Have a question about this project? Sign up for a free GitHub account to open an issue and contact its maintainers and the community.

By clicking “Sign up for GitHub”, you agree to our terms of service and privacy statement. We’ll occasionally send you account related emails.

Already on GitHub? Sign in to your account

checkpoint: pipeline finishing early #823

Open
nick-youngblut opened this issue Jan 3, 2021 · 25 comments
Open

checkpoint: pipeline finishing early #823

nick-youngblut opened this issue Jan 3, 2021 · 25 comments
Labels
bug Something isn't working

Comments

@nick-youngblut
Copy link

I'm running snakemake 5.31.1 (bioconda)

When using checkpoint, the pipeline will often finish successfully without completing all steps or even generating all output files designated by the all rule.

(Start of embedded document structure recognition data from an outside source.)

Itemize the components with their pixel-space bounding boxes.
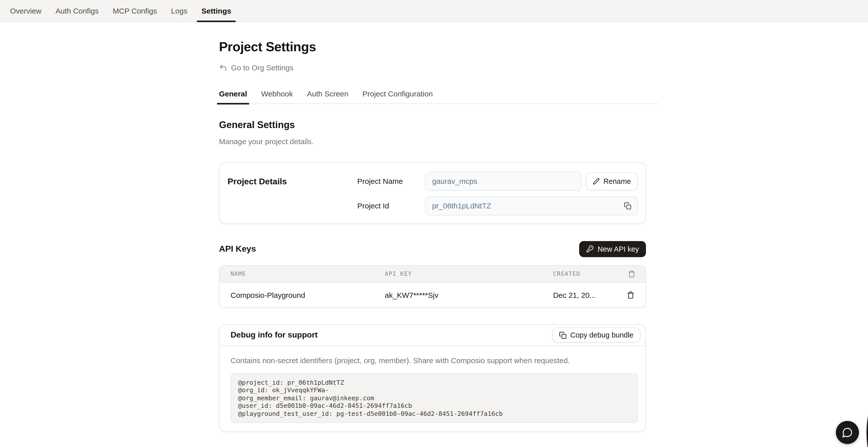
api-key-value-cell: ak_KW7*****Sjv — [385, 291, 553, 299]
code-line: @org_member_email: gaurav@inkeep.com — [238, 394, 630, 402]
message-bubble-icon — [842, 427, 853, 438]
nav-item-settings[interactable]: Settings — [202, 0, 231, 22]
debug-info-description: Contains non-secret identifiers (project… — [230, 356, 638, 364]
nav-item-overview[interactable]: Overview — [10, 0, 41, 22]
go-to-org-settings-link[interactable]: Go to Org Settings — [219, 63, 293, 72]
chat-widget-button[interactable] — [836, 421, 859, 444]
general-settings-section: General Settings Manage your project det… — [219, 119, 646, 447]
project-id-row: Project Id — [357, 196, 638, 215]
tab-webhook[interactable]: Webhook — [259, 89, 295, 104]
delete-api-key-button[interactable] — [626, 290, 636, 299]
general-settings-heading: General Settings — [219, 119, 646, 130]
project-id-label: Project Id — [357, 201, 425, 210]
key-icon — [586, 245, 594, 253]
copy-icon — [559, 331, 567, 339]
code-line: @org_id: ok_jVveqqkYFWa- — [238, 386, 630, 394]
code-line: @playground_test_user_id: pg-test-d5e001… — [238, 410, 630, 418]
copy-debug-bundle-button[interactable]: Copy debug bundle — [552, 327, 641, 343]
project-name-label: Project Name — [357, 177, 425, 185]
rename-label: Rename — [603, 177, 631, 185]
code-line: @user_id: d5e001b0-09ac-46d2-8451-2694ff… — [238, 402, 630, 410]
nav-item-auth-configs[interactable]: Auth Configs — [56, 0, 99, 22]
project-details-card: Project Details Project Name Rename — [219, 162, 646, 224]
project-details-title: Project Details — [227, 177, 357, 187]
copy-debug-bundle-label: Copy debug bundle — [570, 331, 633, 339]
column-header-api-key: API KEY — [385, 270, 553, 277]
api-keys-heading: API Keys — [219, 244, 256, 254]
trash-icon — [628, 270, 636, 278]
column-header-created: CREATED — [553, 270, 619, 277]
api-keys-table: NAME API KEY CREATED Composio-Playground… — [219, 265, 646, 308]
project-settings-page: Overview Auth Configs MCP Configs Logs S… — [0, 0, 868, 447]
api-keys-table-header: NAME API KEY CREATED — [219, 265, 646, 283]
project-name-row: Project Name Rename — [357, 171, 638, 191]
tab-general[interactable]: General — [217, 89, 249, 104]
api-key-name-cell: Composio-Playground — [219, 291, 385, 299]
nav-item-logs[interactable]: Logs — [171, 0, 187, 22]
api-keys-header: API Keys New API key — [219, 241, 646, 257]
copy-project-id-button[interactable] — [623, 201, 632, 211]
content-column: Project Settings Go to Org Settings Gene… — [219, 39, 658, 447]
debug-info-card: Debug info for support Copy debug bundle… — [219, 324, 646, 432]
debug-code-block: @project_id: pr_06th1pLdNtTZ@org_id: ok_… — [230, 373, 638, 423]
corner-up-left-icon — [219, 64, 227, 71]
edge-widget-sliver — [867, 332, 868, 447]
general-settings-description: Manage your project details. — [219, 137, 646, 146]
project-name-input[interactable] — [425, 171, 582, 191]
code-line: @project_id: pr_06th1pLdNtTZ — [238, 378, 630, 386]
pencil-icon — [593, 178, 600, 185]
tab-project-configuration[interactable]: Project Configuration — [361, 89, 435, 104]
tab-auth-screen[interactable]: Auth Screen — [305, 89, 350, 104]
copy-icon — [624, 202, 631, 210]
debug-info-title: Debug info for support — [230, 330, 318, 340]
settings-tabs: General Webhook Auth Screen Project Conf… — [219, 89, 658, 104]
page-title: Project Settings — [219, 39, 658, 55]
nav-item-mcp-configs[interactable]: MCP Configs — [113, 0, 157, 22]
rename-button[interactable]: Rename — [586, 172, 638, 190]
column-header-delete — [628, 270, 636, 278]
top-nav: Overview Auth Configs MCP Configs Logs S… — [0, 0, 868, 22]
new-api-key-label: New API key — [598, 245, 639, 253]
api-key-created-cell: Dec 21, 20... — [553, 291, 619, 299]
trash-icon — [627, 291, 634, 298]
go-to-org-settings-label: Go to Org Settings — [231, 63, 293, 72]
project-id-input[interactable] — [425, 196, 638, 215]
column-header-name: NAME — [219, 270, 385, 277]
table-row: Composio-Playground ak_KW7*****Sjv Dec 2… — [219, 283, 646, 307]
new-api-key-button[interactable]: New API key — [579, 241, 646, 257]
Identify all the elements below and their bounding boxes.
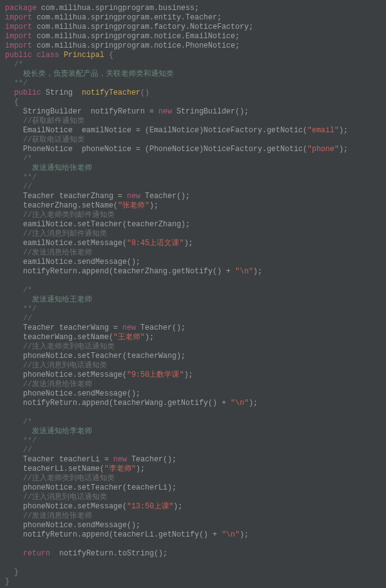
code-token-cmtline: //: [5, 446, 32, 454]
code-line: //注入老师类到邮件通知类: [5, 211, 381, 220]
code-token-ident: StringBuilder notifyReturn =: [5, 107, 159, 116]
code-line: notifyReturn.append(teacherWang.getNotif…: [5, 399, 381, 408]
code-line: Teacher teacherZhang = new Teacher();: [5, 192, 381, 201]
code-line: Teacher teacherLi = new Teacher();: [5, 455, 381, 465]
code-token-kw: new: [127, 192, 140, 201]
code-token-pkg: com.milihua.springprogram.factory.Notice…: [36, 23, 253, 31]
code-line: return notifyReturn.toString();: [5, 549, 381, 559]
code-token-cmtline: //发送消息给张老师: [5, 380, 92, 389]
code-token-cmtline: //注入消息到电话通知类: [5, 361, 107, 370]
code-token-str: "\n": [222, 530, 240, 539]
code-line: eamilNotice.sendMessage();: [5, 258, 381, 267]
code-token-punc: (): [140, 88, 149, 97]
code-token-ident: phoneNotice.sendMessage();: [5, 521, 140, 530]
code-token-ident: StringBuilder();: [172, 107, 248, 116]
code-line: StringBuilder notifyReturn = new StringB…: [5, 107, 381, 117]
code-line: phoneNotice.sendMessage();: [5, 389, 381, 399]
code-block: package com.milihua.springprogram.busine…: [5, 4, 381, 587]
code-token-ident: phoneNotice.sendMessage();: [5, 389, 140, 398]
code-line: [5, 540, 381, 549]
code-token-ident: notifyReturn.append(teacherWang.getNotif…: [5, 399, 231, 407]
code-token-cmtline: //获取电话通知类: [5, 135, 85, 144]
code-token-ident: [5, 88, 14, 97]
code-line: /*: [5, 154, 381, 164]
code-token-ident: );: [339, 145, 348, 154]
code-line: public String notifyTeacher(): [5, 88, 381, 98]
code-line: phoneNotice.setMessage("9:50上数学课");: [5, 370, 381, 380]
code-token-kw: import: [5, 41, 36, 50]
code-token-cls: notifyTeacher: [81, 88, 140, 97]
code-token-pkg: com.milihua.springprogram.notice.PhoneNo…: [36, 41, 239, 50]
code-token-ident: phoneNotice.setTeacher(teacherWang);: [5, 352, 185, 360]
code-token-ident: );: [249, 399, 258, 407]
code-line: phoneNotice.setTeacher(teacherLi);: [5, 483, 381, 493]
code-token-cmtzh: 发送通知给王老师: [5, 295, 92, 304]
code-line: phoneNotice.setMessage("13:50上课");: [5, 502, 381, 512]
code-token-str: "\n": [231, 399, 249, 407]
code-token-kw: import: [5, 13, 36, 22]
code-token-kw: import: [5, 23, 36, 31]
code-line: import com.milihua.springprogram.entity.…: [5, 13, 381, 23]
code-token-cls: Principal: [64, 51, 105, 60]
code-line: teacherWang.setName("王老师");: [5, 333, 381, 342]
code-line: {: [5, 98, 381, 107]
code-token-kw: new: [159, 107, 172, 116]
code-token-str: "\n": [235, 267, 253, 276]
code-token-ident: teacherLi.setName(: [5, 465, 104, 473]
code-token-kw: public class: [5, 51, 64, 60]
code-token-pkg: com.milihua.springprogram.entity.Teacher…: [36, 13, 221, 22]
code-token-str: "email": [307, 126, 338, 135]
code-token-cmtline: //发送消息给张老师: [5, 512, 92, 520]
code-token-cmtzh: 校长类，负责装配产品，关联老师类和通知类: [5, 70, 174, 78]
code-line: teacherZhang.setName("张老师");: [5, 201, 381, 211]
code-token-ident: phoneNotice.setMessage(: [5, 502, 127, 511]
code-line: **/: [5, 79, 381, 88]
code-token-cmtzh: 发送通知给李老师: [5, 427, 92, 436]
code-line: //: [5, 182, 381, 192]
code-line: public class Principal {: [5, 51, 381, 60]
code-line: import com.milihua.springprogram.notice.…: [5, 41, 381, 51]
code-token-cmtblock: /*: [5, 60, 23, 69]
code-line: EmailNotice eamilNotice = (EmailNotice)N…: [5, 126, 381, 135]
code-token-ident: Teacher teacherZhang =: [5, 192, 127, 201]
code-token-kw: package: [5, 4, 41, 13]
code-token-str: "13:50上课": [127, 502, 173, 511]
code-token-cmtline: //注入老师类到电话通知类: [5, 474, 115, 483]
code-token-cmtblock: /*: [5, 286, 32, 295]
code-token-ident: teacherWang.setName(: [5, 333, 113, 342]
code-token-cmtblock: **/: [5, 79, 28, 88]
code-token-kw: public: [14, 88, 41, 97]
code-line: teacherLi.setName("李老师");: [5, 465, 381, 474]
code-token-kw: new: [122, 323, 136, 332]
code-line: //获取邮件通知类: [5, 117, 381, 126]
code-line: 发送通知给李老师: [5, 427, 381, 436]
code-token-cmtblock: /*: [5, 154, 32, 163]
code-token-cmtline: //注入消息到邮件通知类: [5, 229, 107, 238]
code-line: //注入消息到电话通知类: [5, 361, 381, 370]
code-token-cmtblock: **/: [5, 305, 36, 313]
code-token-cmtzh: 发送通知给张老师: [5, 164, 92, 172]
code-token-ident: EmailNotice eamilNotice = (EmailNotice)N…: [5, 126, 307, 135]
code-token-punc: {: [104, 51, 113, 60]
code-token-cmtline: //获取邮件通知类: [5, 117, 85, 125]
code-line: import com.milihua.springprogram.factory…: [5, 23, 381, 32]
code-token-str: "王老师": [113, 333, 145, 342]
code-line: }: [5, 577, 381, 587]
code-token-str: "8:45上语文课": [127, 239, 184, 248]
code-token-ident: Teacher();: [140, 192, 190, 201]
code-token-pkg: com.milihua.springprogram.business;: [41, 4, 199, 13]
code-token-ident: );: [136, 465, 145, 473]
code-token-ident: [5, 559, 9, 567]
code-line: eamilNotice.setTeacher(teacherZhang);: [5, 220, 381, 229]
code-token-pkg: com.milihua.springprogram.notice.EmailNo…: [36, 32, 239, 41]
code-line: notifyReturn.append(teacherZhang.getNoti…: [5, 267, 381, 276]
code-token-ident: phoneNotice.setMessage(: [5, 370, 127, 379]
code-line: package com.milihua.springprogram.busine…: [5, 4, 381, 13]
code-line: }: [5, 568, 381, 577]
code-line: //注入老师类到电话通知类: [5, 474, 381, 483]
code-token-kw: new: [113, 455, 127, 464]
code-token-ident: notifyReturn.append(teacherLi.getNotify(…: [5, 530, 222, 539]
code-token-ident: Teacher teacherLi =: [5, 455, 113, 464]
code-token-ident: eamilNotice.setMessage(: [5, 239, 127, 248]
code-line: //发送消息给张老师: [5, 380, 381, 389]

For instance, here's the end of a recent run:

[Sun Jan  3 12:52:42 2021]
Finished job 4215.
2877 of 6702 steps (43%) done
Removing temporary output file /ebio/abt3_scratch/nyoungblut/LLPRIMER_101310211274/primers_raw/28/primers_126.txt.
[Sun Jan  3 12:52:43 2021]
Finished job 912.
2878 of 6702 steps (43%) done
Removing temporary output file /ebio/abt3_scratch/nyoungblut/LLPRIMER_101310211274/primers_raw/34/primers_191.txt.
[Sun Jan  3 12:52:43 2021]
Finished job 4515.
2879 of 6702 steps (43%) done
Removing temporary output file /ebio/abt3_scratch/nyoungblut/LLPRIMER_101310211274/primers_raw/28/primers_201.txt.
[Sun Jan  3 12:52:44 2021]
Finished job 1437.
2880 of 6702 steps (43%) done
Complete log: /ebio/abt3_projects/software/dev/ll_pipelines/llprimer/.snakemake/log/2021-01-03T115355.280837.snakemake.log

Pipeline complete! Creating report...

If I try to "finish" the run by re-running snakemake, snakemake will start from the beginning of the pipeline instead of picking up where it left off.

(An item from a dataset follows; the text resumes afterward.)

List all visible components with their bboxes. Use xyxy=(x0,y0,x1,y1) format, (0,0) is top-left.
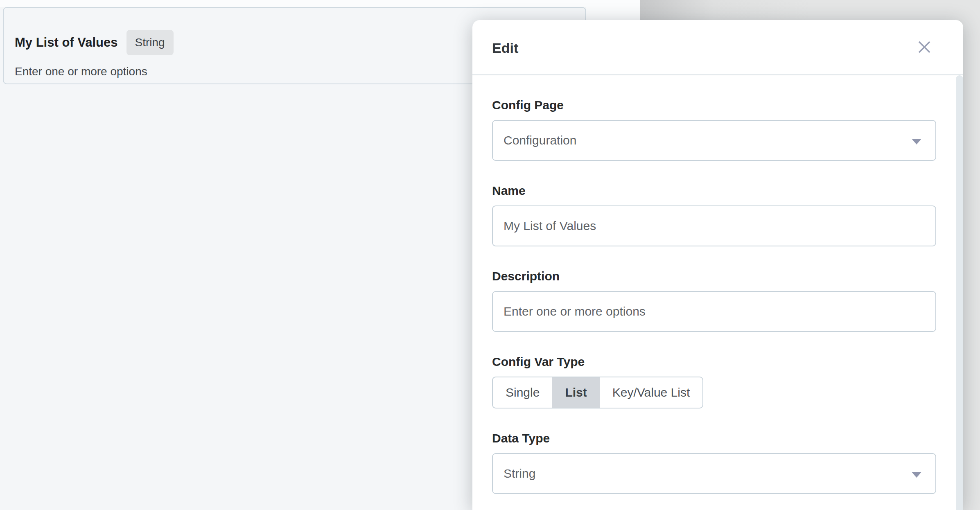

I don't have a minimal example as of yet. Maybe others have (or will soon) run into this problem and post a minimal example from a simpler pipeline than mine.

The only checkpoint in my pipeline generates a large number of tsv files, and the output for that checkpoint rule is a directory. My aggregation function is:

def aggregate_primer_info(wildcards):
    chk_out = checkpoints.clusters_core_genes.get(**wildcards).output[0]
    F = expand(cgp_dir + 'primers_final/{plen}/primers_{x}.tsv',
               plen = config['params']['cgp']['primerprospector']['primer_lengths'],
               x = glob_wildcards(os.path.join(chk_out, 'clusters_{i}.fasta')).i)
    return F

I don't see why snakemake is ending the run early, especially since the final, aggregated output files designated in the all rule were not created upon the early-finish.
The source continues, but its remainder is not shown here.